More Canadians are running into serious issues with their mortgage payments according to a new report.
Consumer 90-day mortgage delinquencies rose 1.5% to 0.18% in the fourth quarter of 2018 compared to a year earlier while the comparable non-mortgage rate increased 0.4% to 1.07%.
The figures from Equifax follow two significant quarterly increases in consumer bankruptcies.
“As we expected, the worm is turning in the Canadian credit market,” said Bill Johnston, Vice President of Data & Analytics at Equifax Canada. “Bankruptcies are up 15% in the last half of 2018 and the small increase in delinquency rates mask some underlying weakness. Rising delinquency is likely to become the norm in 2019.”
Total consumer debt including mortgages also increased to $1.906 trillion in Q4, up from $1.821 trillion in Q4 2017 (+4.6 per cent).

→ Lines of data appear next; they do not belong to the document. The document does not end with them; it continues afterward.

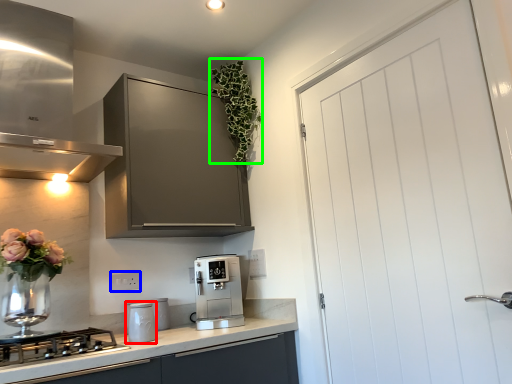 Question: Estimate the real-world distances between objects in this image. Which object is farther from kitchen appliance (highlighted by a red box), electric outlet (highlighted by a blue box) or floral arrangement (highlighted by a green box)?

Choices:
 (A) electric outlet
 (B) floral arrangement

Answer: (B) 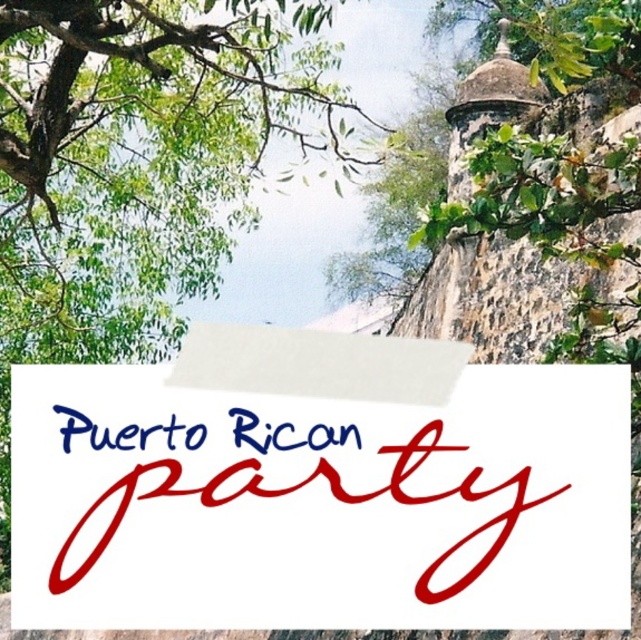 Is white paper sign at center behind green leafy tree at upper left?

No, it is not.

What do you see at coordinates (319, 492) in the screenshot? Image resolution: width=641 pixels, height=640 pixels. I see `white paper sign at center` at bounding box center [319, 492].

This screenshot has width=641, height=640. Find the location of `white paper sign at center`. white paper sign at center is located at coordinates (319, 492).

Who is more forward, (146, 336) or (65, 445)?

Positioned in front is point (65, 445).

Which of these two, green leafy tree at upper left or blue ink text at center, stands shorter?

blue ink text at center

The height and width of the screenshot is (640, 641). Describe the element at coordinates (138, 164) in the screenshot. I see `green leafy tree at upper left` at that location.

Image resolution: width=641 pixels, height=640 pixels. Find the location of `green leafy tree at upper left`. green leafy tree at upper left is located at coordinates (138, 164).

Can you confirm if white paper sign at center is wider than blue ink text at center?

Indeed, white paper sign at center has a greater width compared to blue ink text at center.

Between white paper sign at center and blue ink text at center, which one has less height?

Standing shorter between the two is blue ink text at center.

Identify the location of white paper sign at center. (319, 492).

At what (x,y) coordinates should I click in order to perform the action: click on white paper sign at center. Please return your answer as a coordinate pair (x, y). Looking at the image, I should click on (319, 492). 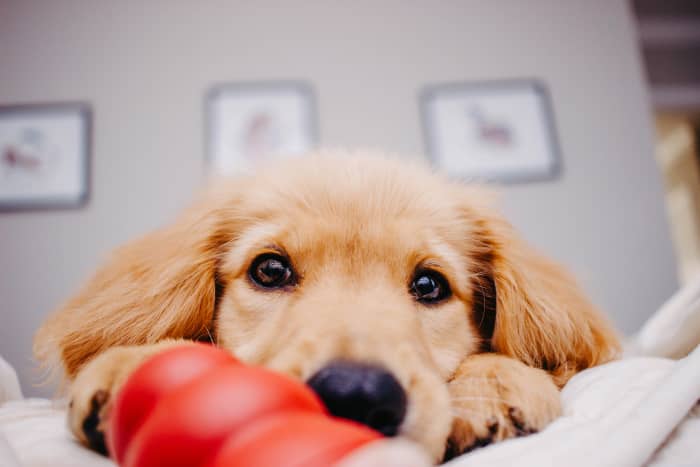 At what (x,y) coordinates should I click in order to perform the action: click on white blanket. Please return your answer as a coordinate pair (x, y). Image resolution: width=700 pixels, height=467 pixels. Looking at the image, I should click on (673, 398).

The average non-mortgage holding for consumers has reached $23,520, a 3% increase from the same quarter last year.
Mortgage delinquencies remained very low but some regions have posted a sharp rise; Manitoba was up 19%, Saskatchewan up 9%, Quebec up 4%, and Ontario up 2%.
Seniors delinquencies increased
The share of mortgages held by Canadian seniors saw a rise in the 90-day delinquency rate, the third straight quarter of increases.
In Q4, the delinquency rate for seniors was up by 7.2% and the increases are gaining momentum.